From June through September, Kyocera will submit a formal notice of its delisting plans. It will then file Form 25 with the SEC to delist its ADS, followed by another document to end its reporting obligations.
However, it will reveal a more detailed rundown of its plans in the coming months. Its plans in the U.S. will not affect its listings on the Tokyo Stock Exchange, it said.
Separately, Kyocera’s board also announced plans to voluntarily adopt International Financial Reporting Standards (IFRS) in its consolidated financial statements. Currently, it follows the Generally Accepted Accounting Principles (GAAP) used in the U.S.
This change will help it to improve managerial control of its global business, it said. It will release its consolidated financial statements for the three months to the end of June under IFRS.
In early February, the Kyoto-based company recorded a net profit of JPY 28,880 million ($261.7 million) for the third quarter of the current Japanese fiscal year, down 16.8% on the year. Kyocera’s Equipment & Systems Business — which makes PV modules, among other products — posted an operating profit of JPY 7.5 billion in the third quarter, down from JPY 12.8 billion in the preceding three-month period.

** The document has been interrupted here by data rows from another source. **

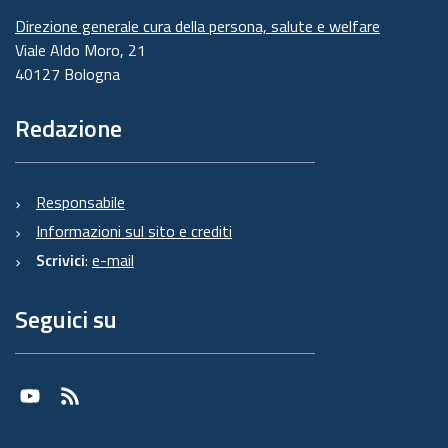
Direzione generale cura della persona, salute e welfare
Viale Aldo Moro, 21
40127 Bologna
Redazione
Responsabile
Informazioni sul sito e crediti
Scrivici
:
e-mail
Seguici su
Youtube
RSS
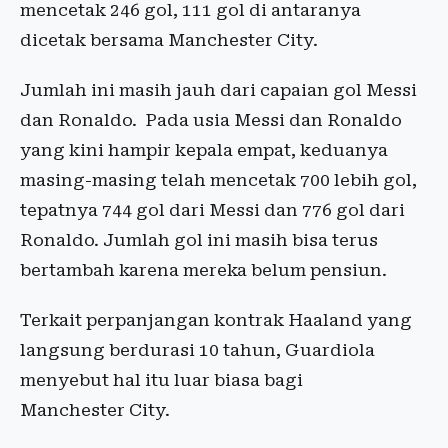
mencetak 246 gol, 111 gol di antaranya
dicetak bersama Manchester City.
Jumlah ini masih jauh dari capaian gol Messi
dan Ronaldo. Pada usia Messi dan Ronaldo
yang kini hampir kepala empat, keduanya
masing-masing telah mencetak 700 lebih gol,
tepatnya 744 gol dari Messi dan 776 gol dari
Ronaldo. Jumlah gol ini masih bisa terus
bertambah karena mereka belum pensiun.
Terkait perpanjangan kontrak Haaland yang
langsung berdurasi 10 tahun, Guardiola
menyebut hal itu luar biasa bagi
Manchester City.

The company is still in the process of consolidating its solar manufacturing business, mainly in response to declining sales in the Japanese market. In the second half of the next Japanese fiscal year, Kyocera will shift all PV production to its factory in Yasu, in Japan’s Shiga prefecture, as well as to another plant in Tianjin, China.
Although Kyocera’s project business is increasingly focusing on small- to mid-scale systems for self-consumption, it remains committed to utility-scale PV development. In January, it revealed that it is moving forward on the development of a 480 MW solar project on an island in Japan’s Nagasaki prefecture. Plans to build the massive project were first announced several years ago.